International Harvester Co., teetering on the edge of bankruptcy, narrowly avoided it yesterday by reaching agreement with Deere & Co. to put up Harvester property as security while IH appeals a $28.5 million judgment against it won by Deere earlier this month.
In an addendum to the prospectus issued to support its financial bailout, Harvester disclosed Thursday that it could be forced to file for protection from its creditors under Chapter 11 of the federal bankruptcy code if it were not able to come to some sort of agreement with Deere. IH said it could not afford to pay the judgment or post a bond pending the appeal of the suit, which involved patent infringement.
Under an agreement in principle reached yesterday and expected to be made final on Monday, Harvester will give to Deere as security its proving grounds in Phoenix, which IH values at $30 million. In return, Deere agreed to drop liens that it filed against IH properties in Illinois to ensure that it would receive compensation for damages in the suit.
In anticipation of the agreement being final, Deere agreed to drop liens against Harvester's construction-equipment plants in Illinois, allowing Harvester to go through with a planned sale of the properties to Dresser Industries on Monday that will provide IH with $100 million in badly needed cash.
"Our purpose in this was to protect our stockholders and not to cause Harvester problems," said a spokesman for Deere, which is Harvester's chief competitor in the market for farm equipment.

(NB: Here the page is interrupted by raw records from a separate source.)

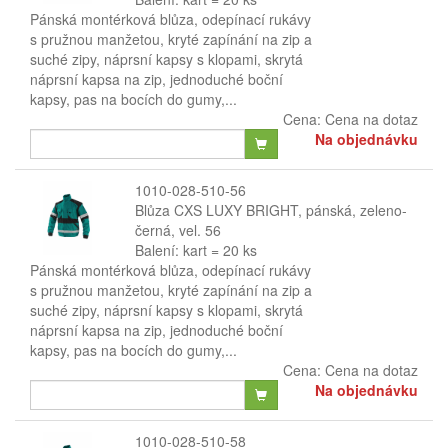
Pánská montérková blůza, odepínací rukávy
s pružnou manžetou, kryté zapínání na zip a
suché zipy, náprsní kapsy s klopami, skrytá
náprsní kapsa na zip, jednoduché boční
kapsy, pas na bocích do gumy,...
Cena:
Cena na dotaz
Na objednávku
1010-028-510-56
Blůza CXS LUXY BRIGHT, pánská, zeleno-
černá, vel. 56
Balení: kart = 20 ks
Pánská montérková blůza, odepínací rukávy
s pružnou manžetou, kryté zapínání na zip a
suché zipy, náprsní kapsy s klopami, skrytá
náprsní kapsa na zip, jednoduché boční
kapsy, pas na bocích do gumy,...
Cena:
Cena na dotaz
Na objednávku
1010-028-510-58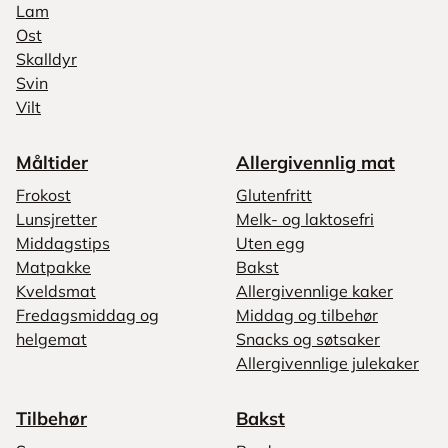
Lam
Ost
Skalldyr
Svin
Vilt
Måltider
Allergivennlig mat
Frokost
Glutenfritt
Lunsjretter
Melk- og laktosefri
Middagstips
Uten egg
Matpakke
Bakst
Kveldsmat
Allergivennlige kaker
Fredagsmiddag og
Middag og tilbehør
helgemat
Snacks og søtsaker
Allergivennlige julekaker
Tilbehør
Bakst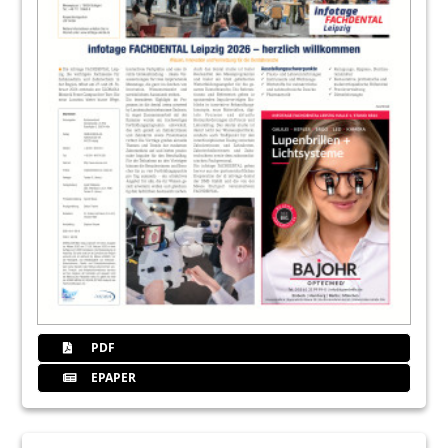
PDF
EPAPER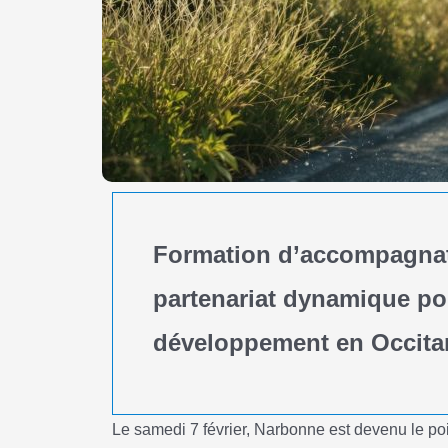
Formation d’accompagnate
partenariat dynamique po
développement en Occita
Le samedi 7 février, Narbonne est devenu le po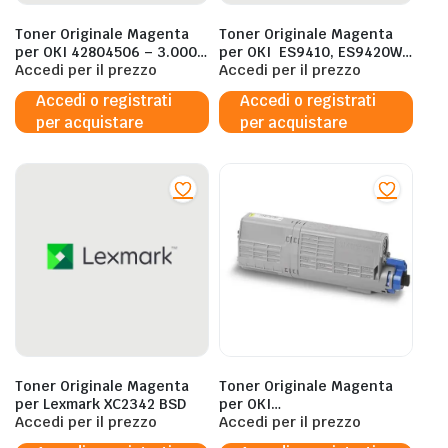
Toner Originale Magenta
Toner Originale Magenta
per OKI 42804506 – 3.000
per OKI ES9410, ES9420WT
pagine al 5%
Accedi per il prezzo
– 15.000 pagine al 5%
Accedi per il prezzo
Accedi o registrati
Accedi o registrati
per acquistare
per acquistare
Toner Originale Magenta
Toner Originale Magenta
per Lexmark XC2342 BSD
per OKI
Accedi per il prezzo
C532/MC563/MC573 –
Accedi per il prezzo
6.000 pagine al 5%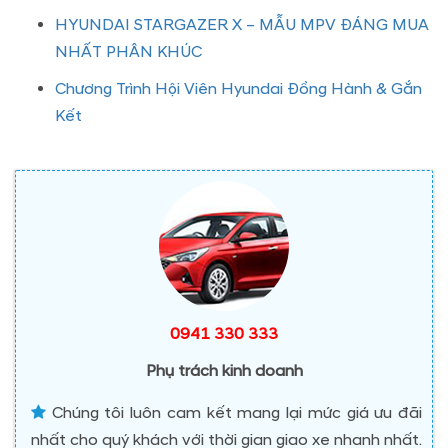
HYUNDAI STARGAZER X – MẪU MPV ĐÁNG MUA
NHẤT PHÂN KHÚC
Chương Trình Hội Viên Hyundai Đồng Hành & Gắn
Kết
0941 330 333
Phụ trách kinh doanh
Chúng tôi luôn cam kết mang lại mức giá ưu đãi
nhất cho quý khách với thời gian giao xe nhanh nhất.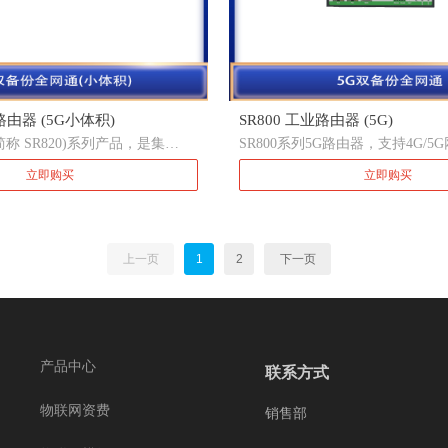
路由器 (5G小体积)
SR800 工业路由器 (5G)
820(简称 SR820)系列产品，是集
SR800系列5G路由器，支持4G/
、虚拟专用网等 技术于一体的物联
用网等技术于一体的物联网工业
立即购买
立即购买
。该设备凭借 4G/5G 无线广
品。该设备凭借4G/5G无线广域
 Wi-Fi 无线局域网等技术，提
Wi-Fi无线局域网等技术，提供
网络接入能力，以其全面的安全
络接入能力，以其全面的安全性
特性，为用户提供高速稳定的数
性，为用户提供高速稳定的数据传
上一页
1
2
下一页
该产品的设计完全满足了无人值
求，采用软硬件看门狗及多级链
通信的稳定性和可靠性，同时支
Device Manager“星云”管理平
程管理，充分保证了设备管理的
VPN 技术保证了数据传输的安全
产品中心
联系方式
恶意访问或篡改。人性化的
面设计，方便用户配置，极大地降
物联网资费
销售部
度。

The Deere situation was not mentioned by Harvester officials at a special shareholders meeting Thursday to approve portions of the refinancing plan, although Harvester Chairman Louis W. Menk did warn shareholders at the meeting that the company could be forced to file for bankruptcy protection even with the refinancing agreement.
IH is appealing the size of the award in the suit, in which it was found guilty of infringing on a Deere patent. In such a case, it usually would post bond pending the appeal, if it could not get a payment delay.